The fact is, it was a disorganized mess this year. This was my 2nd year, and it is clear that Comicon has outgrown San Diego. They need to move this to Vegas because I can see this becoming the next E3 where it's split into different locations, and that would be awful.

This year there were 2 days in which their was a delay of nearly 30 minutes before they let people into the exhibit hall at the doors I was standing at. This caused a near riot both times as other people were obviously running around inside that had already been let in. The security people were clueless.

Then there was the limit of what freebies (which, let's face it, is 25 percent of the reason you go) being given out a day. Preview night was insane and they ran out of everything within the first hour or less.
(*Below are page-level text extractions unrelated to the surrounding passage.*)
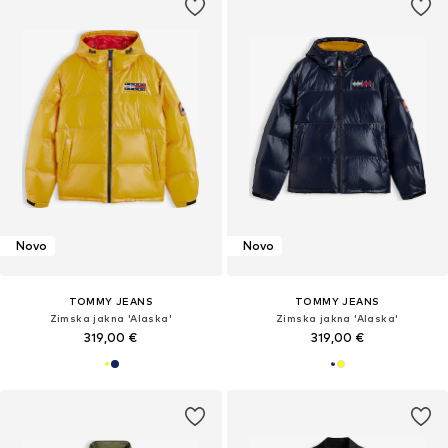
Novo
Novo
TOMMY JEANS
TOMMY JEANS
Zimska jakna 'Alaska'
Zimska jakna 'Alaska'
319,00 €
319,00 €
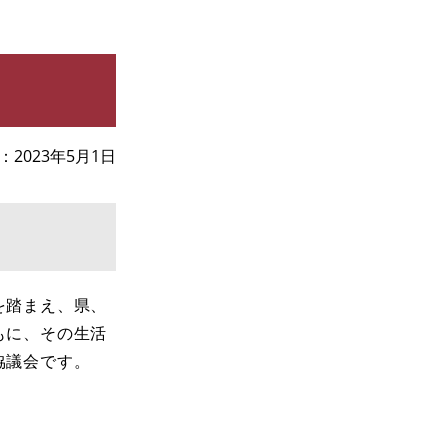
2023年5月1日
を踏まえ、県、
もに、その生活
協議会です。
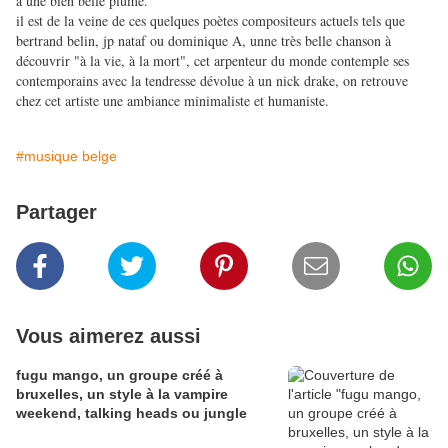
à une bien belle plume.
il est de la veine de ces quelques poètes compositeurs actuels tels que
bertrand belin, jp nataf ou dominique A, unne très belle chanson à
découvrir "à la vie, à la mort", cet arpenteur du monde contemple ses
contemporains avec la tendresse dévolue à un nick drake, on retrouve
chez cet artiste une ambiance minimaliste et humaniste.
#musique belge
Partager
Vous aimerez aussi
fugu mango, un groupe créé à
bruxelles, un style à la vampire
weekend, talking heads ou jungle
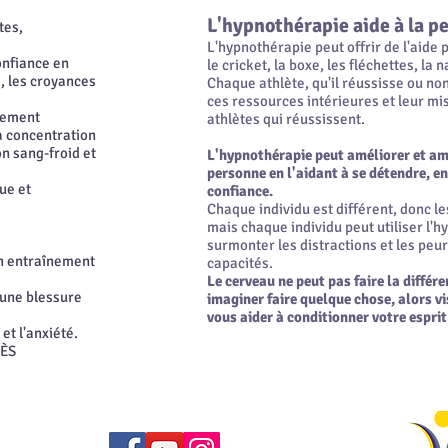
L'hypnothérapie aide à la p
tes,
L'hypnothérapie peut offrir de l'aide po
onfiance en
le cricket, la boxe, les fléchettes, la 
, les croyances
Chaque athlète, qu'il réussisse ou non
ces ressources intérieures et leur mi
ouement
athlètes qui réussissent.
la concentration
n sang-froid et
L'hypnothérapie peut améliorer et am
personne en l'aidant à se détendre, en
ue et
confiance.
Chaque individu est différent, donc les
mais chaque individu peut utiliser l'
surmonter les distractions et les peu
un entraînement
capacités.
Le cerveau ne peut pas faire la différ
 une blessure
imaginer faire quelque chose, alors v
vous aider à conditionner votre esprit
 et l'anxiété.
CÈS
The amount of people was crazy. Saturday had between 80 to 100 thousand people. They crammed a ton of people for the Heroes panel into Ballroom 20 when they should have allowed it to be done in Hall H, the 6500 seat hall. But it seems like the Movie Studios have their claws in that big venue.

Speaking of the studios, they have taken over the exhibit hall as well. The Sci-Fi channel giant blob has a huge chunk of floor space for no reason other than to have their big blob there. The amount to rent space is becoming very expensive and it's causing the little guys and vendors to disappear. The studios giant displays are running rampant.

The rumor is next year its going to be 75 dollars for a 4 days pass and who knows how much for floor space. The truth is, if it gets any bigger, which it no doubt will, San Diego will not be able to handle it.

I myself could hardly handle it this year. The crowds and the disorganized feeling of the whole thing made me feel it was much more of a chore than a good time.

They need to move it or they need to limit the amount of tickets available. But that won't happen because it's become far more about the money than the fun. Something needs to be done, because sooner or later someone will get hurt in the mass that is the Comicon Crowd.

Comicon is special and it's an amazing time. But it's getting out of hand very, very fast.
You're getting paid to go to SAN DIEGO. I'm sure you can find something redeeming about your trip.

Don't look a gift horse in the mouth.
Comic Con does not need to move away from San Diego.It was born here and should stay here.
I know how most feel about the crowds though and a solution would be to hold it for a few days longer.
Moving it Las Vegas would only be as bad.The San Diego Convention Center is huge and I cant think of any place larger in Vegas to substitute.

Bottom line is add 2 more days to the event.